Greg Moshal and Beau Betoli, Prospa
Prospa’s Greg Moshal and Beau Bertoli think small businesses have been underserved © George Fetting

Greg Moshal was 16 years old when he set up his first business — leasing pool tables to schools — in South Africa, the country of his birth. He later moved to Australia and like many entrepreneurs, quickly found out the difficulty of securing bank funding.

“It took maybe six weeks to go through the process of applying for a loan and most likely they would say no,” he says. “It was clear the loan products for small businesses were just not good enough.”

Mr Moshal, now 35, and his joint chief executive Beau Bertoli, 34, are aiming to solve the credit crunch faced by some of Australia’s more than 2m small and medium-sized businesses, through their Sydney-based online lender Prospa.

Founded in 2011, Prospa tops an inaugural list of high-growth Asia-Pacific companies, compiled for the FT by research company Statista. The lender delivered a compound annual growth rate in revenues of 445 per cent between its 2013 and 2016 financial year.

Last year Prospa passed a milestone of providing more than A$500m ($385m) in loans to 12,000 businesses. “We know how difficult it is to apply for finance and I think that has given us a greater understanding of what small businesses are looking for,” says Mr Bertoli. “Incumbent banks tend to be good at providing consumer products and finance to larger businesses but their SME offerings are not as good.”

The company offers loans of between A$5,000 and A$250,000, over a term of three to 24 months, with no security required for amounts of up to A$100,000. Its platform enables business owners to apply within 10 minutes, receive approval on the same day and funding within 24 hours.

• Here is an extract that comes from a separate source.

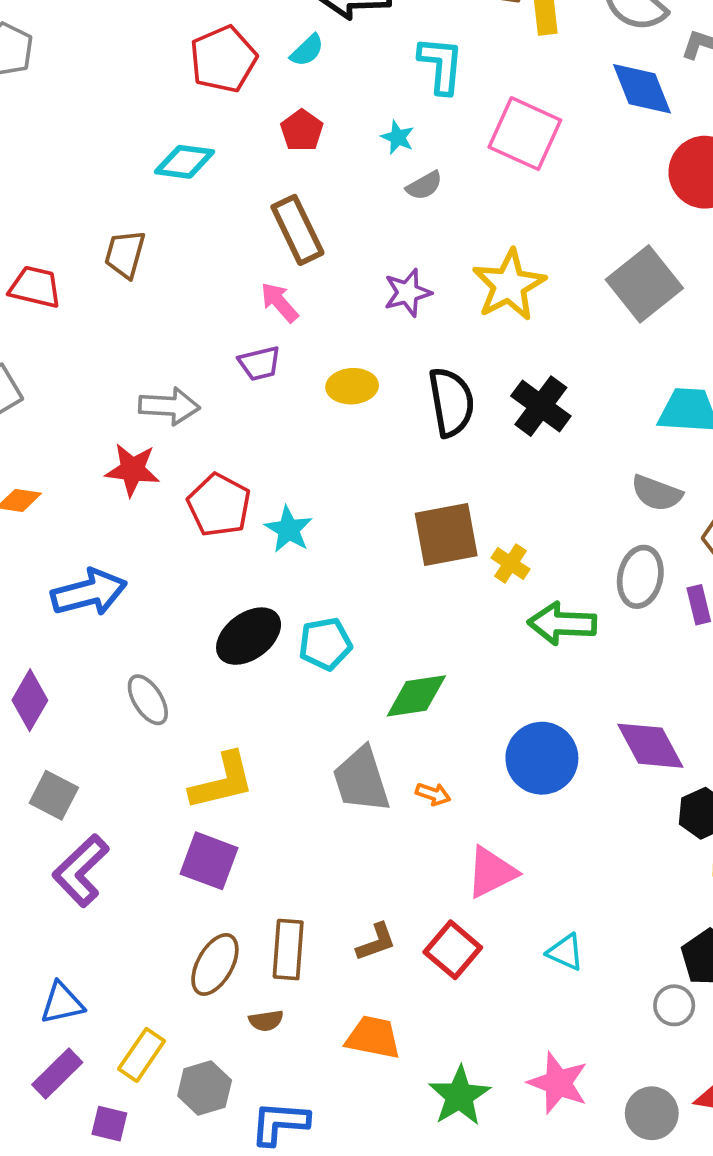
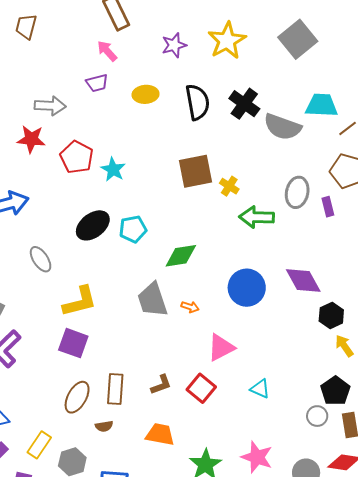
gray semicircle: (657, 493) -> (282, 127), moved, size x1.4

“We aren’t necessarily cheaper than a bank but we offer speed, convenience and more access to credit,” says Mr Bertoli. Prospa funds its loans by securitisation for institutional investors.

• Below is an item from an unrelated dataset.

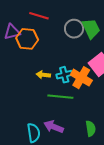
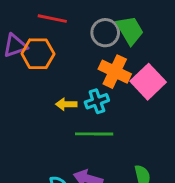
orange cross: (81, 78) -> (115, 72), moved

Annual interest rates on Prospa loans vary depending on risk but typically start at roughly 12 per cent and stretch into the mid-20s.

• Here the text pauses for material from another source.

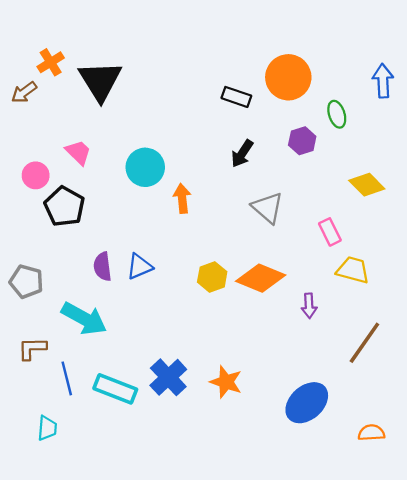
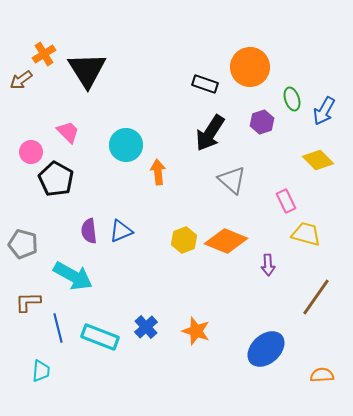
blue arrow: (383, 81) -> (324, 111), moved, turned -148
black arrow: (242, 153) -> (210, 133), size x1.5
blue cross: (168, 377) -> (146, 327), size x0.7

“A doctor’s surgery that has been in business 20 years and is applying for a A$100,000 loan for an extension has a different credit risk profile than a person in their mid-20s who is aiming to set up a restaurant,” says Mr Bertoli. “We price risk very differently and offer about 85 different price points to businesses.”

The platform assesses more than 450 data points, much of that from third-party sources, for an insight into borrowers’ creditworthiness.

Prospa’s growth has been supported by venture capital backers, with AirTree leading a A$25m funding round last year that valued Prospa at A$235m. The funds enabled the lender to boost its staff to 165, build a direct distribution channel and sign up 7,000 intermediary partners.

“We backed Prospa because we saw a gaping hole in Australia’s SME lending market,” says Craig Blair, AirTree’s managing partner.

“As the clear market leader in a A$70bn lending market with a history of profitable growth, there is no reason why they cannot become a multibillion-dollar company in the next few years.”

Prospa recently appointed UBS and Macquarie Capital to test investor appetite for an initial public offering later in the year. “This is a business that requires capital and one option is to go down the public path,” says Mr Moshal. “We are currently exploring the best options.”

The company faces tough competitors in Australia’s big four banks, either directly or through start-ups. National Australia Bank has launched QuickBiz, which also provides unsecured loans to SMEs.

Brian Johnson, analyst at broker CLSA, says challengers such as Prospa lack scale and client diversification. “With such a prolonged period of ultra-low interest rates, that lack of truly diversified portfolio could be a major issue should rates rise,” he says.

Prospa’s founders reject suggestions that the unsecured nature of their lending could leave it vulnerable. “The Australian economy is not growing at an overheated rate and there is less of an inflation risk than in the US so the outlook for interest rates here is pretty favourable,” says Mr Bertoli. The company does not publicly disclose the exact rate of non-performing loans but he says it would be in the “low single digits”.

For now, Prospa’s focus is domestic. “There is a large under-served customer base in Australia and that is our primary focus — there is plenty of opportunity to grow here before we look to other countries,” says Mr Bertoli.